Leasehold valuation tribunal (LVT) – Jurisdiction – Respondent tenant failing to pay insurance premium – Appellant landlord applying to LVT for determination breach of covenant to insure– Section 168(4) of Commonhold and Leasehold Reform Act 2002 – LVT declining jurisdiction on ground that breach relating to non-payment of service charge in sum less than £500 – Whether section 169(7) ousting section 168(4) jurisdiction regarding service charges – Whether relevant that amount less than £500 – Appeal allowed
The respondent tenant held a 999-year lease of a maisonette in a block of which the appellant was the freeholder. The lease contained a covenant requiring the respondent to contribute to buildings insurance. In April 2008, the appellant wrote to the respondent complaining that she had failed to pay the insurance premium that was due in January. The appellant subsequently applied to the leasehold valuation tribunal (LVT), under section 168(4) of the Commonhold and Leasehold Reform Act 2002, for a determination that the respondent was in breach of covenant.
The LVT decided that it did not have jurisdiction to determine the application because: (i) the insurance premium was a service charge within section 18 of the Landlord and Tenant Act, to which section 168(4) did not apply by reason of section 169(7) of the 2002 Act; and (ii) even if that were not the case, the sum fell below the £500 limit set by statute that entitled a landlord to exercise a right of re-entry or forfeiture. Accordingly, it dismissed the application.
The appellant appealed. She contended that even if the insurance premium was a service charge, section 169(7) did not oust the LVT’s jurisdiction to determine under section 168(4) whether the respondent was in breach of covenant. Moreover it was irrelevant that the unpaid premium was less than £500.

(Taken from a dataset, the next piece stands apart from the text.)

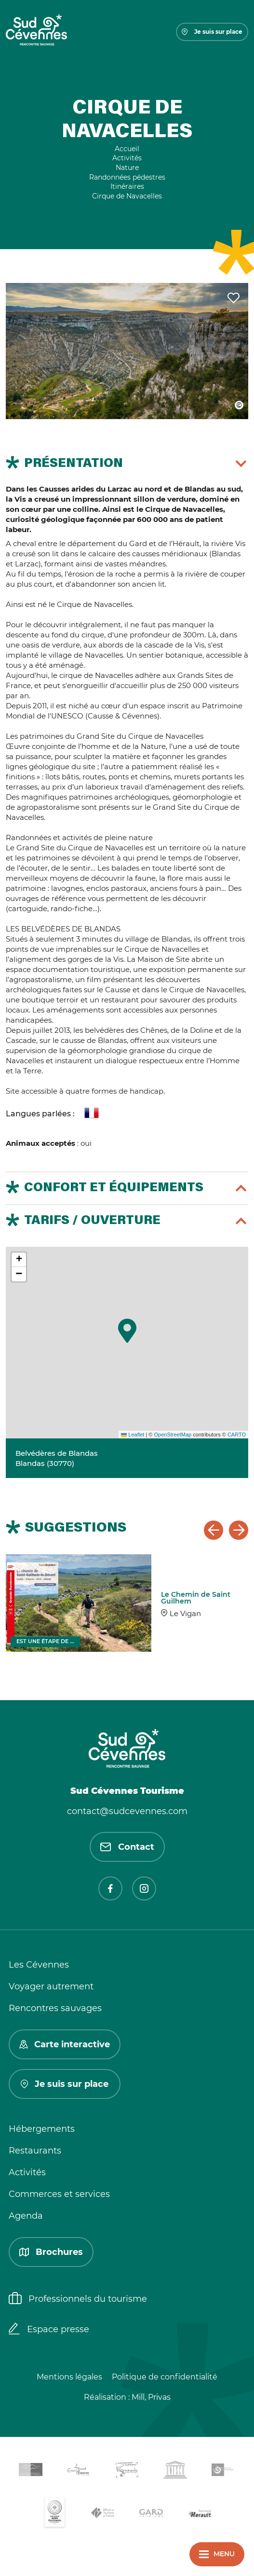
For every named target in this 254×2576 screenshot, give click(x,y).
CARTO (236, 1434)
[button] (127, 1331)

Held: The appeal was allowed.
The relevant clause was a covenant by the lessee to keep the property insured with a named insurer through the agency of the lessor, failing which the lessor would be entitled to insure the property and recover the premiums and incidental expenses from the lessee on demand. The appellant’s maintained that the respondent had failed to take out insurance as required by the covenant, not simply that she had failed to pay a premium. In those circumstances, the LVT’s reasoning was flawed and it had jurisdiction to determine whether the covenant had been breached.
The LVT would have had jurisdiction even if the alleged breach of covenant had been solely a failure to pay a sum in respect of an insurance premium. It was arguable that such an application should have been made under section 81 of the Housing Act 1996, rather than section 168(4) of the 2002 Act. However, the LVT should have entertained the application and treated it as having been made under the relevant statutory provision, rather than declining jurisdiction simply because the wrong section was referred to in the application.
Furthermore, even if the breach complained of was the non-payment of a service charge in a sum less than £500, that did not mean that the LVT lacked jurisdiction. The 2002 Act did not indicate that section 168(4) was limited to cases where the breach complained of involved a sum of more than £500.
Although section 167(1) restricted a landlord’s right of re-entry or forfeiture to cases where the unpaid rent or service charge exceeded the prescribed sum, in some cases an unpaid amount of less than £500 could be admitted, with the landlord then alleging a further unpaid amount, also less than £500, whereupon both sums together would exceed the £500 limit. In these circumstances, the landlord might seek a determination from the LVT under section 168(4) because if the tenant were found to be in breach of covenant by its failure to pay the disputed amount, the landlord could rely on that and the admitted amount together as exceeding the £500 threshold and justify re-entry or forfeiture. The LVT would have to make the determination as to whether the unpaid amount was less than £500. It should not direct itself that it had jurisdiction only to consider an alleged breach constituted by a failure to pay an amount of less than £500 if it could be satisfied that an answer favourable to the landlord would result in that landlord being entitled to forfeit the tenant’s lease.
The matter was remitted to the LVT to reconsider the appellant’s application on its merits.
The case was decided on written representations.